Spring Budget 2024 Summary

A summary of the key announcements most relevant to VODG members, made in the Spring Budget.

06 Mar 2024
by Sarah Woodhouse

Spring Budget 2024

Today The Chancellor set out this government's final budget ahead of the general election. 

Ahead of the Budget, we called on the government to prioritise disabled people of all ages, including investment in social care, housing and cost of living support.

There were several welcome announcements around childcare, investment in new SEND schools and an albeit short extension of the Household Support Fund. However the government yet again missed a vital opportunity to invest in social care.  

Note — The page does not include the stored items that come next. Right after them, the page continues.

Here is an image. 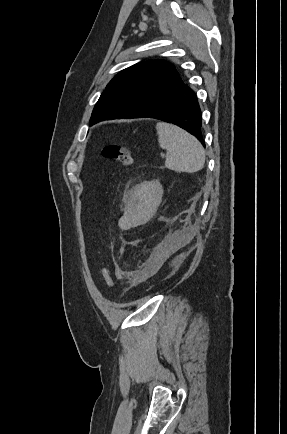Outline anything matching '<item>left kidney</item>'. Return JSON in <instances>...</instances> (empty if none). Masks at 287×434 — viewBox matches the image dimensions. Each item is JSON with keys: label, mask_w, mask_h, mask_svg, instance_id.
<instances>
[{"label": "left kidney", "mask_w": 287, "mask_h": 434, "mask_svg": "<svg viewBox=\"0 0 287 434\" xmlns=\"http://www.w3.org/2000/svg\"><path fill=\"white\" fill-rule=\"evenodd\" d=\"M163 196V189L158 181L142 182L127 195L129 217L149 219L156 211Z\"/></svg>", "instance_id": "5707ae66"}]
</instances>
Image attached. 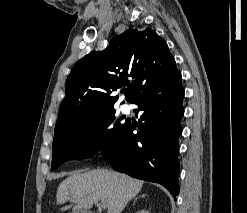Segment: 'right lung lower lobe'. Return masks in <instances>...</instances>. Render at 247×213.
<instances>
[{
	"instance_id": "1",
	"label": "right lung lower lobe",
	"mask_w": 247,
	"mask_h": 213,
	"mask_svg": "<svg viewBox=\"0 0 247 213\" xmlns=\"http://www.w3.org/2000/svg\"><path fill=\"white\" fill-rule=\"evenodd\" d=\"M183 97L181 74L173 67L130 100L141 113L139 125L126 120L113 148L101 152L118 172L159 183L174 199L179 193L177 155ZM136 129L139 132L134 134Z\"/></svg>"
}]
</instances>
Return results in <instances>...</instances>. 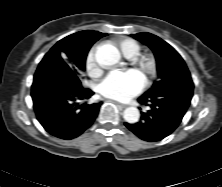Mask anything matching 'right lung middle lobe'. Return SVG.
I'll use <instances>...</instances> for the list:
<instances>
[{"label": "right lung middle lobe", "mask_w": 222, "mask_h": 187, "mask_svg": "<svg viewBox=\"0 0 222 187\" xmlns=\"http://www.w3.org/2000/svg\"><path fill=\"white\" fill-rule=\"evenodd\" d=\"M91 46L92 44L89 43H81L76 46H71L68 49H61L60 51L50 50L45 57L50 59H62L78 77L79 72L85 70L86 56Z\"/></svg>", "instance_id": "right-lung-middle-lobe-1"}]
</instances>
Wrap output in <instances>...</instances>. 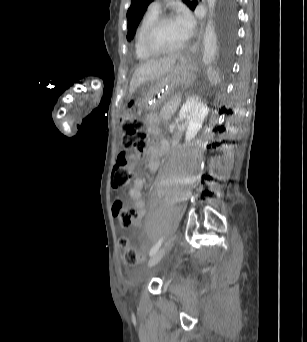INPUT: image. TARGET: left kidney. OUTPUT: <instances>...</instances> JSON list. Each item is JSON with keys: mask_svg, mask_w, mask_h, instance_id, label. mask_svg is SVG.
<instances>
[{"mask_svg": "<svg viewBox=\"0 0 307 342\" xmlns=\"http://www.w3.org/2000/svg\"><path fill=\"white\" fill-rule=\"evenodd\" d=\"M209 112V108L200 102L197 96H192L188 98L185 104H183L180 112L179 118L185 120L188 124V128L185 134L186 142H191L195 136H197L200 128L203 126V122Z\"/></svg>", "mask_w": 307, "mask_h": 342, "instance_id": "left-kidney-1", "label": "left kidney"}]
</instances>
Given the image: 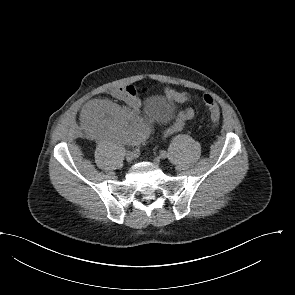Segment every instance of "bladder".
<instances>
[{"instance_id": "1", "label": "bladder", "mask_w": 295, "mask_h": 295, "mask_svg": "<svg viewBox=\"0 0 295 295\" xmlns=\"http://www.w3.org/2000/svg\"><path fill=\"white\" fill-rule=\"evenodd\" d=\"M145 111L160 122L169 121L176 112L172 103L162 99H150L145 105Z\"/></svg>"}]
</instances>
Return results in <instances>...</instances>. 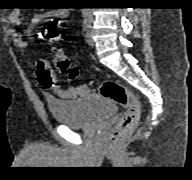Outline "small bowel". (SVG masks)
Returning <instances> with one entry per match:
<instances>
[{
	"mask_svg": "<svg viewBox=\"0 0 192 180\" xmlns=\"http://www.w3.org/2000/svg\"><path fill=\"white\" fill-rule=\"evenodd\" d=\"M67 15L68 11L66 9H56L37 16V21L44 19L50 21H58L65 18ZM9 19L14 25L22 24L21 12L19 10L12 11ZM13 38L14 41L20 46H24L26 44L22 35L19 33H14ZM37 75L40 84L44 88L52 90L54 94L61 99H75L79 96L86 95L89 92L88 88L82 84H78L69 88H63L58 85L51 67L45 61H40L38 63Z\"/></svg>",
	"mask_w": 192,
	"mask_h": 180,
	"instance_id": "1",
	"label": "small bowel"
}]
</instances>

You can read our statement to the Spring Budget here, including our disappointment at the government's continued refusal to invest in the system change and support disabled people need. 

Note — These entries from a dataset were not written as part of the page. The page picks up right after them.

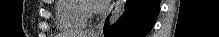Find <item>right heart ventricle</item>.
Listing matches in <instances>:
<instances>
[{"mask_svg":"<svg viewBox=\"0 0 219 37\" xmlns=\"http://www.w3.org/2000/svg\"><path fill=\"white\" fill-rule=\"evenodd\" d=\"M85 0H58L56 23L61 30L82 29L87 24Z\"/></svg>","mask_w":219,"mask_h":37,"instance_id":"obj_1","label":"right heart ventricle"}]
</instances>
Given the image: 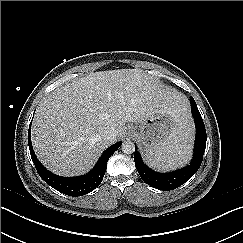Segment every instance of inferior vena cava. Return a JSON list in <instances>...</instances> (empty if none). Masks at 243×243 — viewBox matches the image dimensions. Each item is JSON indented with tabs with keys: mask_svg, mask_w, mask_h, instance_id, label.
Masks as SVG:
<instances>
[{
	"mask_svg": "<svg viewBox=\"0 0 243 243\" xmlns=\"http://www.w3.org/2000/svg\"><path fill=\"white\" fill-rule=\"evenodd\" d=\"M114 136H115L114 131L113 130H108V131L105 132L103 137H104L105 140L111 141L112 139H114Z\"/></svg>",
	"mask_w": 243,
	"mask_h": 243,
	"instance_id": "obj_1",
	"label": "inferior vena cava"
}]
</instances>
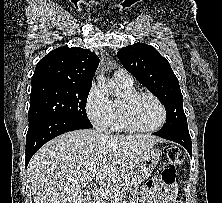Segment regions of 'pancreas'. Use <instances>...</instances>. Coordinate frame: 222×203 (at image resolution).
Masks as SVG:
<instances>
[{"instance_id": "pancreas-1", "label": "pancreas", "mask_w": 222, "mask_h": 203, "mask_svg": "<svg viewBox=\"0 0 222 203\" xmlns=\"http://www.w3.org/2000/svg\"><path fill=\"white\" fill-rule=\"evenodd\" d=\"M132 178L125 176L113 181L110 184V188H105L103 197L101 198V203H115L114 195L116 193H121L125 187L132 186Z\"/></svg>"}]
</instances>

A summary of the key announcements are below.

General

  • National Insurance contributions will be cut by a further 2% from 6 April.
  • Increase in the VAT threshold to £90,000 from 1 April.
  • The Household Support Fund will be continued at current levels for another six months. 
  • Fuel duty will remain at its current rate and be frozen for the next 12 months.
  • For those who take out a Universal Credit budgeting advance the repayment period extends from 12 to 24 months.

Health and Social Care

  • £3.4 billion is committed to fund the NHS productivity plan ‘helping to unlock £35 billion in productivity savings over the next Parliament by harnessing new technology like AI and cutting admin workloads’
  • £2.5 billion to the NHS in England for 2024-25, protecting day-to-day funding in real terms
  • £45 million of additional funding to bolster medical charities’ life-saving research agendas
  • £35 million over three years to improve maternity safety across England, with specialist training for staff, additional midwives and support to ensure maternity services act on women’s experiences to improve care
  • The introduction of an excise duty on vaping products from 2026, along with a one-off increase in tobacco duty at the same time
  • Work underway by NHS England to reduce the costs of agency staffing in the NHS including ending the use of 'off framework' agency staffing from July 2024. Nothing specifically on the social care workforce. 
  • The Department for Health and Social Care sees a nearly flat resource spending over the period, rising from £171.8 billion to £176.6 billion in 2024-25 (an increase of £4.8 billion).

  • NHS England sees its resource spending rise from £155.1 billion to £164.9 billion (an increase of 9.8 billion). This is partly due to the Chancellor’s commitment to spend an additional £2.5 billion on supporting the NHS.

  • Departmental capital spending for health and social care will rise slightly over the period, from £9.9 billion in 2022-23 to 12.6 billion in 2024-25.

Education

  • The Government will guarantee the rates paid to nurseries and childcare providers for the next two years to ensure greater financial certainty for these providers. This is in addition of the 15-hour free childcare entitlement rollout this April which the Chancellor announced at last year’s 2023 spring Budget, before increasing to 30 hours from September 2024. 
  • £165 million will be invested in the children’s homes estate to expand children’s social care provision.
  • £105 million to be invested, over the next four years, to build 15 new SEND free schools to create additional capacity and increase parental choice. 
  • The Government will develop proposals on what more can be done to combat profiteering in children's social care, to bring down costs and create a motre sustainable market for residential placements. Plans due later in 2024.

Housing

  • £20 million for a new community led housing scheme (detail to follow). 
  • The furnished holiday lets tax regime will be abolished. 
  • The Stamp Duty Land Tax relief for multiple dwellings will be abolished. 
  • Reduce the higher rate of property Capital Gains Tax from 28% to 24%.